* _Activity_
Of the entries that follow, how many lines hold the string "Rico"? Write the number and nothing more.

[Supplied material]

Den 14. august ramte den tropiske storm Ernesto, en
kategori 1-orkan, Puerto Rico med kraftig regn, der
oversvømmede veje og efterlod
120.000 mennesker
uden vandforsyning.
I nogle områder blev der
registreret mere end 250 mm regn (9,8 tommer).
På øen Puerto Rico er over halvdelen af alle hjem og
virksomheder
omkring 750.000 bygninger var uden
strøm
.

[/Supplied material]
[Supplied material]

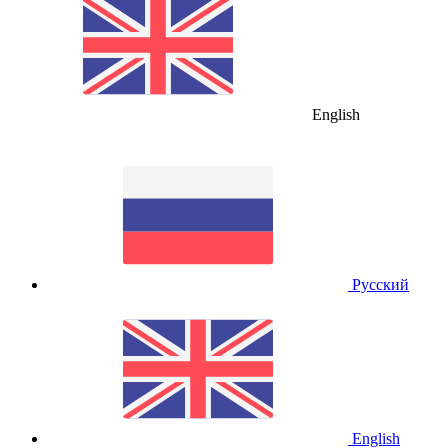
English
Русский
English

[/Supplied material]

* _Response box_
2